LORAG deny the claims. It says it "can confirm that none of our employees reported any such concerns… prior to 23 May 2018".

In Belfast Trust documents, obtained by BBC NI's the Nolan Show under the Freedom of Information Act, the 23 May meeting was noted by a trust official.

The document stated: "During this meeting LORAG stated that they were aware that charging for benefits was happening but that this was the Roma way."

LORAG denied this claim and said it would be pursuing the matter with the Belfast Trust.

Sinn Féin MLA Máirtín Ó Muilleoir has faced questions about his relationship with RRCANI and Mr Nicola.

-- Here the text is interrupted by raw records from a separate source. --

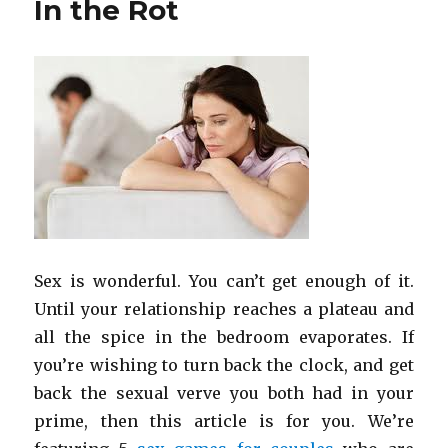
In the Rot
Sex is wonderful. You can’t get enough of it.
Until your relationship reaches a plateau and
all the spice in the bedroom evaporates. If
you’re wishing to turn back the clock, and get
back the sexual verve you both had in your
prime, then this article is for you. We’re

After the Nolan Show revealed that Mr Nicola was involved in exploitation of the Roma community, Mr Ó Muilleoir told the BBC that Sinn Féin disengaged with the RRCANI centre when he was confronted with what he described as a "vile, malicious poster" on 16 August.

Image caption,
Máirtín Ó Muilleoir has faced questions over links with RRCANI

The Nolan Show has no evidence that RRCANI was in any way behind the malicious poster campaign mentioned by Mr Ó Muilleoir, and police have continued to investigate the source of those posters.

However, Gerard Rice was at the RRCANI AGM in October. Mr Rice is a prominent Sinn Féin member in south Belfast.

Mr Ó Muilleoir has also advocated on behalf of RRCANI with a number of agencies.

Earlier this year Minority Ethnic Diversity Fund (MEDF) money for LORAG and RRCANI was stopped.

The Executive Office said at the time that "four other successful applicants" would be working with the Roma community.

Virtual monopoly

But Mr Ó Muilleoir seemed to be campaigning for RRCANI to have a virtual monopoly over funding for the Roma community.

Documents obtained by the Nolan Show show that in May 2018 - just before the trust and SureStart pulled services from the RRCANI building - Mr Ó Muilleoir advocated on behalf of RRCANI to the head of the civil service.

He told David Sterling that: "It is important to point out that one month into this new financial year, RRCANI has not been approached by any organisation or agency which claims to be prepared to carry out MEDF funding.

"Neither, of course, has RRCANI as the representative group for the Roma in the region given its consent to work with any of these groups".

He asked how these groups planned to show how they would work with the Roma people "when they clearly were not going to deal with the body which represents the Roma".

The Nolan Show asked Mr Ó Muilleoir why he did not think other groups would provide these services, and why he thought people needed to ask RRCANI's permission. He did not respond.

Mr Sterling pointed out that there were Roma people in other parts of Northern Ireland.

He told Mr Ó Muilleoir that Roma people "like any other local residents, are free to engage with RRCANI or any other group providing services of relevance to them" and that "the Roma community already do so".

Sinn Féin did not respond to questions from the Nolan Show.